WHILE ENDOMETRIOSIS HAS BEEN MUCH DISCUSSED, THE MORE SEVERE FORM, ADENOMYOSIS, IS NOT often heard of. This is a strange situation as those with adenomyosis are the ones suffering the most with severe pre-menstrual cramps and, excrutiating pain during periods, usually accompanied by heavy bleeding. Many of these sufferers also have severe pain when moving their bowels during periods. Of these, some are so fearful of bowel movements that they stay constipated throughout the period. Some who do go to the toilet may have such severe pain that they faint. The medical term to describe all these symptoms is tenesmus.

This invasion of the muscles of the uterus causes the body to mount a defence to isolate the adenomyosis by depositing fibrous tissue to surround the invading tissue, similar to formation of scar tissue. Repeated breaching of the defence and the laying down of more tissue aimed at isolating adenomyosis tissue leads to an increase in size of the uterus (up to two or three times its normal size) forming what is known as an adenomyoma.

Like endometriosis, the main symptoms of adenomyosis include severe period pains and heavy periods. Women with the condition normally seek help from doctors to address these symptoms. In severe forms of adenomyosis, the uterus can be large enough to press on the bladder causing frequent visits to the toilet. A patient’s lower abdomen may also seem bigger or feel tender. Other symptoms include pain during intercourse, bleeding between periods and passing blood clots during your period. Sometimes, the disease is silent, causing no signs or symptoms.
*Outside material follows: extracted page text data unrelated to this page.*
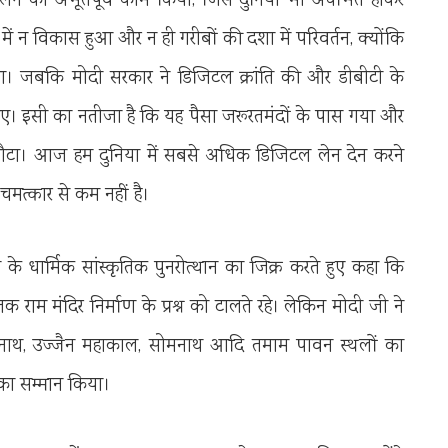
ालने का अभूतपूर्व काम किया, जिसे दुनिया भी अचंभित होकर
 में न विकास हुआ और न ही गरीबों की दशा में परिवर्तन, क्योंकि
 था। जबकि मोदी सरकार ने डिजिटल क्रांति की और डीबीटी के
बचाए। इसी का नतीजा है कि यह पैसा जरूरतमंदों के पास गया और
लौटा। आज हम दुनिया में सबसे अधिक डिजिटल लेन देन करने
चमत्कार से कम नहीं है।
श के धार्मिक सांस्कृतिक पुनरोत्थान का जिक्र करते हुए कहा कि
ाम मंदिर निर्माण के प्रश्न को टालते रहे। लेकिन मोदी जी ने
ेदारनाथ, उज्जैन महाकाल, सोमनाथ आदि तमाम पावन स्थलों का
 का सम्मान किया।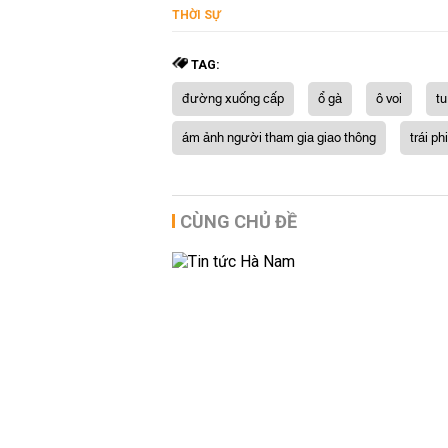
THỜI SỰ
TAG:
đường xuống cấp
ổ gà
ô voi
t
ám ảnh người tham gia giao thông
trái p
CÙNG CHỦ ĐỀ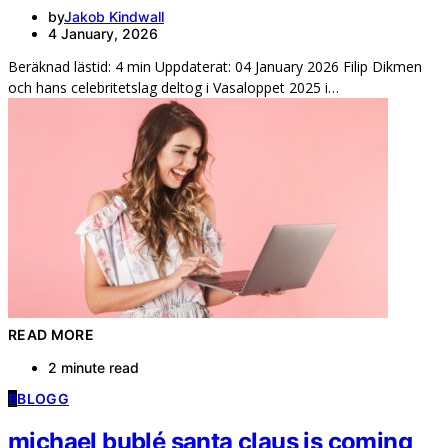
by
Jakob Kindwall
4 January, 2026
Beräknad lästid: 4 min Uppdaterat: 04 January 2026 Filip Dikmen
och hans celebritetslag deltog i Vasaloppet 2025 i…
READ MORE
2 minute read
B
BLOGG
michael bublé santa claus is coming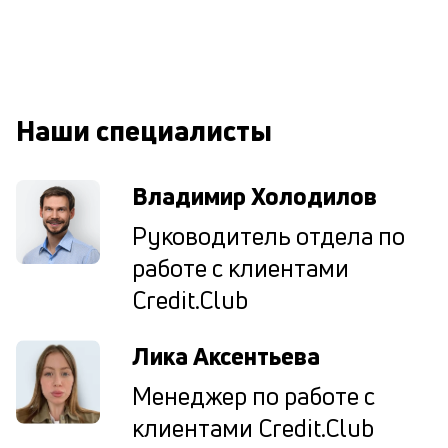
сб
до
а
т
по
ка
Наши специалисты
по
ш
на
Владимир Холодилов
од
н
Руководитель отдела по
су
работе с клиентами
П
Credit.Club
м
к
Лика Аксентьева
у
Менеджер по работе с
д
клиентами Credit.Club
к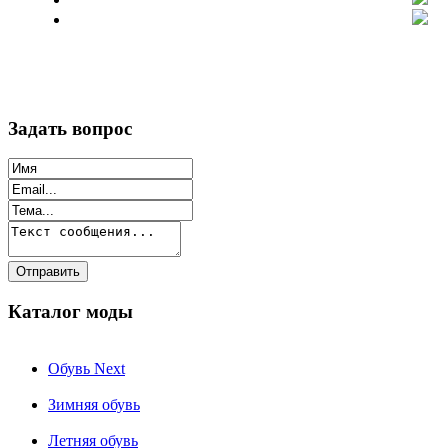
Задать вопрос
Каталог моды
Обувь Next
Зимняя обувь
Летняя обувь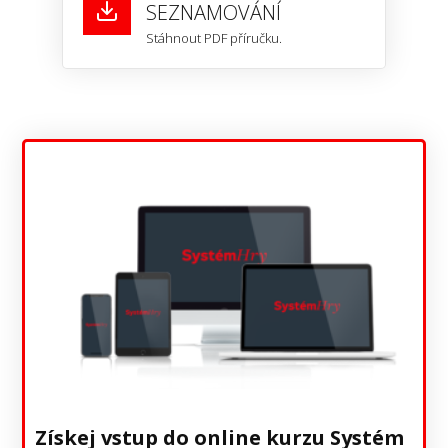
SEZNAMOVÁNÍ
Stáhnout PDF příručku.
Získej vstup do online kurzu Systém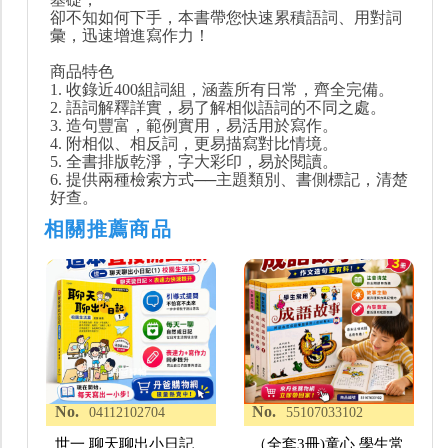
卻不知如何下手，本書帶您快速累積語詞、用對詞
彙，迅速增進寫作力！
商品特色
1. 收錄近400組詞組，涵蓋所有日常，齊全完備。
2. 語詞解釋詳實，易了解相似語詞的不同之處。
3. 造句豐富，範例實用，易活用於寫作。
4. 附相似、相反詞，更易描寫對比情境。
5. 全書排版乾淨，字大彩印，易於閱讀。
6. 提供兩種檢索方式──主題類別、書側標記，清楚
好查。
相關推薦商品
No.
No.
04112102704
55107033102
世一 聊天聊出小日記
（全套3冊)童心 學生常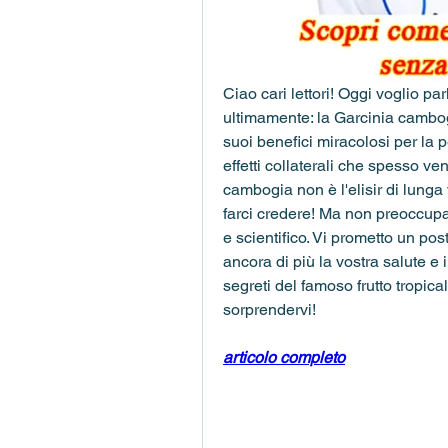
Ciao cari lettori! Oggi voglio pa
ultimamente: la Garcinia cambog
suoi benefici miracolosi per la pe
effetti collaterali che spesso ven
cambogia non è l'elisir di lunga
farci credere! Ma non preoccupat
e scientifico. Vi prometto un pos
ancora di più la vostra salute e il
segreti del famoso frutto tropica
sorprendervi!
articolo completo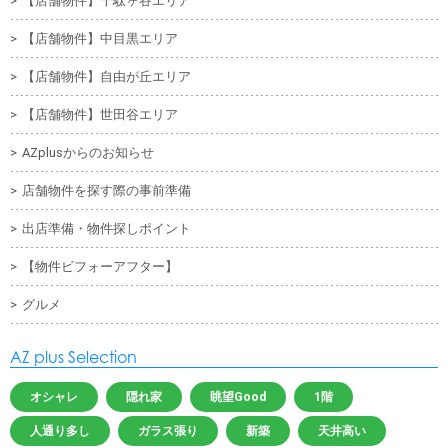
【店舗物件】千駄ヶ谷エリア
【店舗物件】中目黒エリア
【店舗物件】自由が丘エリア
【店舗物件】世田谷エリア
AZplusからのお知らせ
店舗物件を探す際の事前準備
出店準備・物件探しポイント
【物件ビフォーアフター】
グルメ
AZ plus Selection
オシャレ
隠れ家
眺望Good
1階
人通り多し
ガラス張り
新築
天井高い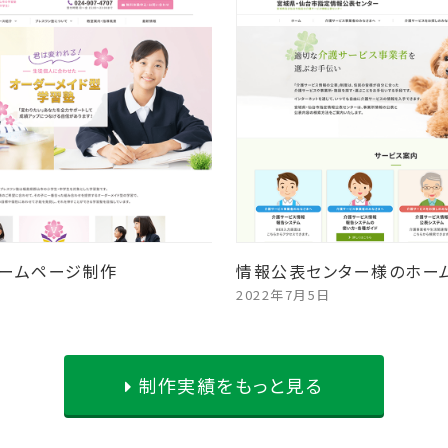
ームページ制作
情報公表センター様のホー
2022年7月5日
制作実績をもっと見る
The illness can affect one’s bowel movements as well; adenomyosis affecting the rectum (which lies just behind the vagina) can cause pain during passage of stools (tenesmus). The pain can be so intense that during menses, the suffering patient avoids passing motion and becomes constipated. The treatment for a case like this is usually laparoscopy or laparotomy to remove the tissue causing the pain. And for women who experience severe discomfort from adenomyosis, undergoing a hysterectomy is the only cure.

The cause of adenomyosis, like endometriosis, is unknown. The disease happens to patients most often during childbearing years, after having children. Prior uterine surgery such as a C-section or fibroid removal and being middle aged (40s to 50s) are also risk factors. The growth of the illness depends on the amount of estrogen in a woman’s body. Thus, adenomyosis typically disappears after menopause when estrogen production decreases.

Like endometriosis, patients with adenomyosis have lower fertility rates. This could be a problem for women who wish to children. If you have any of the aforementioned symptoms or suspect that you may have adenomyosis, seek the advice of an experienced gynaecologist.